Unsure, was bei Rückenschmerzen wirklich hilft? Viele Ärzte stehen ratlos da. Aktuelle Forschungsergebnisse enthüllen jedoch die wahren Ursachen und effektive Lösungen.
Die Volkskrankheit Rückenschmerzen
Rückenschmerzen rauben Energie, sorgen für Müdigkeit, schlechte Laune und sinkende Produktivität. Mehr als jeder Zweite in Deutschland ist betroffen – zumindest gelegentlich. Trotz medizinischer Fortschritte nimmt die Häufigkeit nicht ab. Die Frage „Was tun bei Rückenschmerzen?“ bleibt aktuell.
Laut Deutschem Ärzteblatt erhalten 85 % der Betroffenen die Diagnose „unspezifische Rückenschmerzen“, ohne klare Ursache. Viele irren jahrelang von einer Therapie zur nächsten, ohne bleibende Besserung.
Neuere Studien beleuchten die Hauptursachen der meisten Rückenschmerzen.
Rückenschmerzen zu oft nur betäubt statt geheilt
Moderne Medizin kämpft laut Experten mit zwei Herausforderungen:
- Suche nach Krankheiten statt nach Ursachen.
- Falsche Deutung von Schmerzen.
Bereits Hippokrates, der Vater der Medizin, wusste: „Krankheiten überfallen den Menschen nicht wie ein Blitz aus heiterem Himmel, sondern sind die Folgen fortgesetzter Fehler wider die Natur.“
Schmerzen sind Warnsignale des Körpers. Sie zu betäuben lindert kurzfristig, behebt aber nicht die Ursache. Oft verschlimmern oder chronifizieren sich die Beschwerden dadurch.
Warum der moderne Mensch unter Rückenschmerzen leidet
Nach langen Arbeitstagen melden sich häufig Verspannungen in Lendenwirbelsäule und Nacken. Der Grund liegt in unserer Evolution: Unsere Körper sind für Bewegung gemacht – Vorfahren legten bis zu 40 km am Tag zurück. Heutige Bürojobs mit 9,6 Stunden Sitzen und unter 2 km Bewegung führen zu Bewegungsmangel als Hauptursache.
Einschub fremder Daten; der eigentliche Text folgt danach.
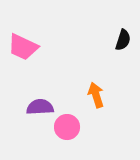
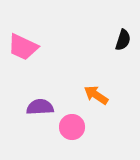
orange arrow: rotated 40 degrees counterclockwise
pink circle: moved 5 px right
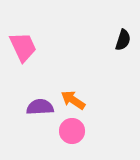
pink trapezoid: rotated 140 degrees counterclockwise
orange arrow: moved 23 px left, 5 px down
pink circle: moved 4 px down
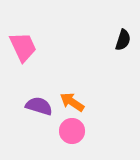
orange arrow: moved 1 px left, 2 px down
purple semicircle: moved 1 px left, 1 px up; rotated 20 degrees clockwise
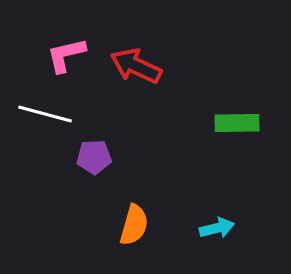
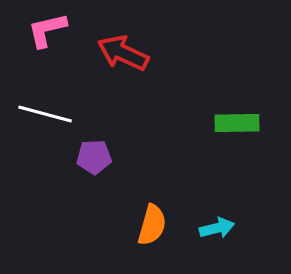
pink L-shape: moved 19 px left, 25 px up
red arrow: moved 13 px left, 13 px up
orange semicircle: moved 18 px right
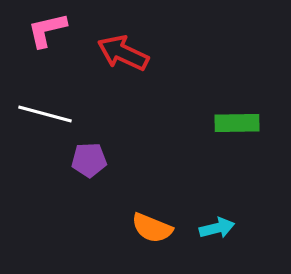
purple pentagon: moved 5 px left, 3 px down
orange semicircle: moved 3 px down; rotated 96 degrees clockwise
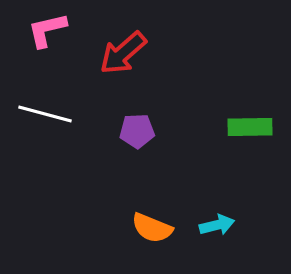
red arrow: rotated 66 degrees counterclockwise
green rectangle: moved 13 px right, 4 px down
purple pentagon: moved 48 px right, 29 px up
cyan arrow: moved 3 px up
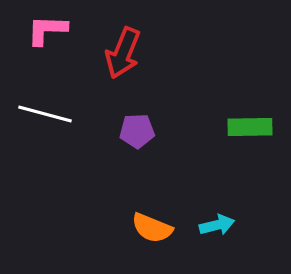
pink L-shape: rotated 15 degrees clockwise
red arrow: rotated 27 degrees counterclockwise
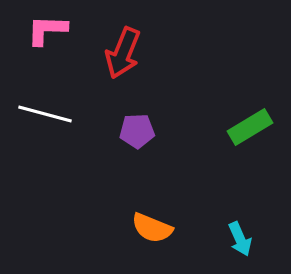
green rectangle: rotated 30 degrees counterclockwise
cyan arrow: moved 23 px right, 14 px down; rotated 80 degrees clockwise
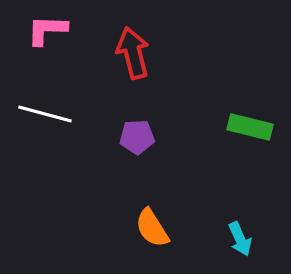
red arrow: moved 10 px right; rotated 144 degrees clockwise
green rectangle: rotated 45 degrees clockwise
purple pentagon: moved 6 px down
orange semicircle: rotated 36 degrees clockwise
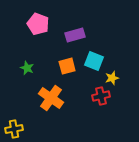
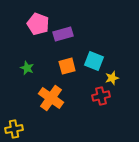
purple rectangle: moved 12 px left, 1 px up
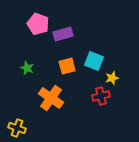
yellow cross: moved 3 px right, 1 px up; rotated 30 degrees clockwise
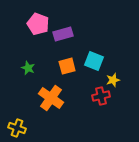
green star: moved 1 px right
yellow star: moved 1 px right, 2 px down
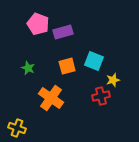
purple rectangle: moved 2 px up
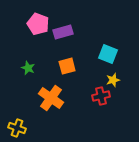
cyan square: moved 14 px right, 7 px up
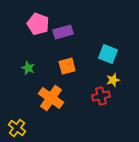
yellow cross: rotated 18 degrees clockwise
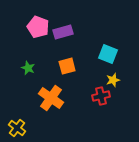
pink pentagon: moved 3 px down
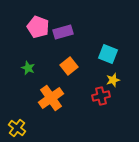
orange square: moved 2 px right; rotated 24 degrees counterclockwise
orange cross: rotated 20 degrees clockwise
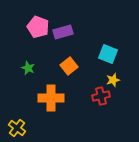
orange cross: rotated 35 degrees clockwise
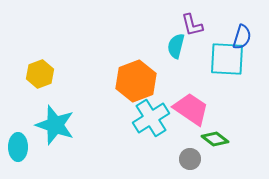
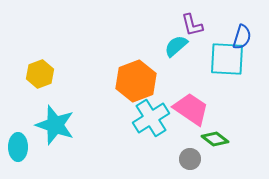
cyan semicircle: rotated 35 degrees clockwise
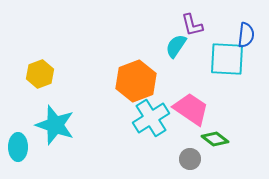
blue semicircle: moved 4 px right, 2 px up; rotated 10 degrees counterclockwise
cyan semicircle: rotated 15 degrees counterclockwise
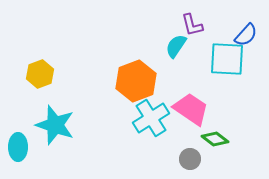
blue semicircle: rotated 35 degrees clockwise
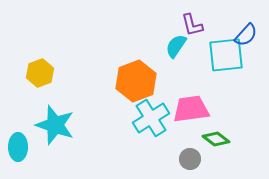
cyan square: moved 1 px left, 4 px up; rotated 9 degrees counterclockwise
yellow hexagon: moved 1 px up
pink trapezoid: rotated 42 degrees counterclockwise
green diamond: moved 1 px right
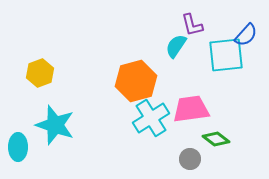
orange hexagon: rotated 6 degrees clockwise
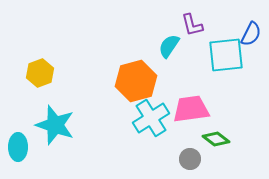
blue semicircle: moved 5 px right, 1 px up; rotated 15 degrees counterclockwise
cyan semicircle: moved 7 px left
Haltemuskeln bilden sich zurück, einseitige Haltungen erzeugen muskuläre Dysbalancen. Ungleichmäßige Zugkräfte belasten Wirbelsäule, fördern Bandscheibenschäden, Osteoporose und mehr.
Noch gravierender: Bewegungsmangel stört den Stoffwechsel. Das Lymphsystem, verantwortlich für Abfallstofftransport, und die Blutzirkulation in den Beinen brauchen Muskelaktivität. Dauersitzen verklebt Faszien, verschlechtert Nährstoffversorgung und kann zu Blutgerinnseln mit Risiko für Schlaganfall oder Infarkt führen.
Weitere Hauptursachen:
- Stress: Alltagsdruck stört den Hormonhaushalt, verursacht Verspannungen und verklebte Faszien.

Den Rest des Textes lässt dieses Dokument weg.